■ Problem statement
Work through the listing below, copying each line that carries the word "Ontology".

■ Entries shown

⁂

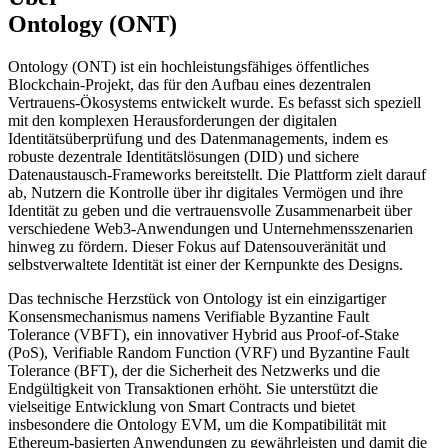
Ontology (ONT)
Ontology (ONT) ist ein hochleistungsfähiges öffentliches
Blockchain-Projekt, das für den Aufbau eines dezentralen
Vertrauens-Ökosystems entwickelt wurde. Es befasst sich speziell
mit den komplexen Herausforderungen der digitalen
Identitätsüberprüfung und des Datenmanagements, indem es
robuste dezentrale Identitätslösungen (DID) und sichere
Datenaustausch-Frameworks bereitstellt. Die Plattform zielt darauf
ab, Nutzern die Kontrolle über ihr digitales Vermögen und ihre
Identität zu geben und die vertrauensvolle Zusammenarbeit über
verschiedene Web3-Anwendungen und Unternehmensszenarien
hinweg zu fördern. Dieser Fokus auf Datensouveränität und
selbstverwaltete Identität ist einer der Kernpunkte des Designs.
Das technische Herzstück von Ontology ist ein einzigartiger
Konsensmechanismus namens Verifiable Byzantine Fault
Tolerance (VBFT), ein innovativer Hybrid aus Proof-of-Stake
(PoS), Verifiable Random Function (VRF) und Byzantine Fault
Tolerance (BFT), der die Sicherheit des Netzwerks und die
Endgültigkeit von Transaktionen erhöht. Sie unterstützt die
vielseitige Entwicklung von Smart Contracts und bietet
insbesondere die Ontology EVM, um die Kompatibilität mit
Ethereum-basierten Anwendungen zu gewährleisten und damit die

⁂

■ Solution below
Ontology (ONT)
Ontology (ONT) ist ein hochleistungsfähiges öffentliches
Das technische Herzstück von Ontology ist ein einzigartiger
insbesondere die Ontology EVM, um die Kompatibilität mit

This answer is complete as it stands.